Mapp can certainly use all the help it can get when it comes to making more ZMapp doses. The small, San Diego-based biotech has just nine employees and exhausted its entire stockpile of ZMapp after sending doses to health workers in West Africa and international teams of scientists testing the drug's efficacy on animals.
A study published in Nature last Friday found that ZMapp had successfully saved 18 Ebola-infected rhesus monkeys, including ones that had been infected with the virus for as long as five days. The drug has had mixed effects on the humans who have been treated with it, with at least four patients' conditions improving while two patients died.
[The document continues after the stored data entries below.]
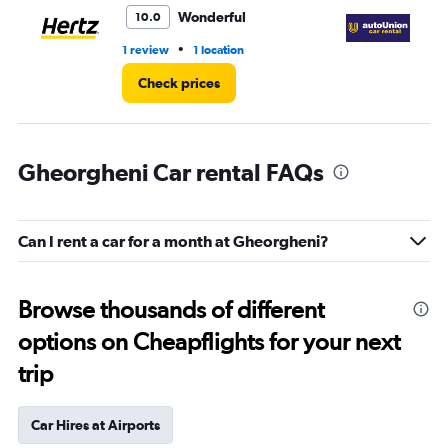
3.
Wonderful
10.0
•
1 review
1 location
2 l
Check prices
Gheorgheni Car rental FAQs
Can I rent a car for a month at Gheorgheni?
Browse thousands of different
options on Cheapflights for your next
trip
Car Hires at Airports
With fears that the Ebola epidemic may be "spiraling out of control" and public health officials like CDC head Dr. Tom Frieden calling on western nations to step up their game when it comes to controlling the outbreak, expect more collaborations of this sort in the coming months. “While ZMapp has received a lot of attention, it is one of several treatments under development for Ebola, and we still have very limited data on its safety and efficacy,” said Dr. Nicole Lurie, assistant secretary for preparedness and response at HHS, in a statement. “Developing drugs and vaccines to protect against Ebola as a biological threat has been a long-term goal of the U.S. government, and today’s agreement represents an important step forward.”
Last week, the FDA granted GlaxoSmithKline's experimental Ebola vaccine the go-ahead to launch phase I human clinical trials. The outbreak has spread to five countries and killed upwards of 1,500 people in Africa so far.